## Requirement
All of the listing, from first line to last, should be output exactly; the pictures stay out.

## The data
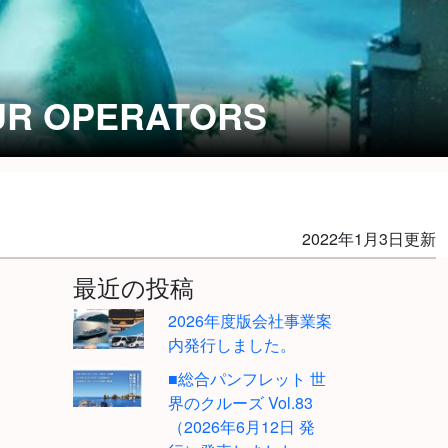
UR OPERATORS
2022年1月3日更新
最近の投稿
2026年度版会社事業案
内発行しました。
■総合パンフレット 世
界のクルーズ Vol.83
（2026年6月12日 発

## Task answer
UR OPERATORS
2022年1月3日更新
最近の投稿
2026年度版会社事業案
内発行しました。
■総合パンフレット 世
界のクルーズ Vol.83
（2026年6月12日 発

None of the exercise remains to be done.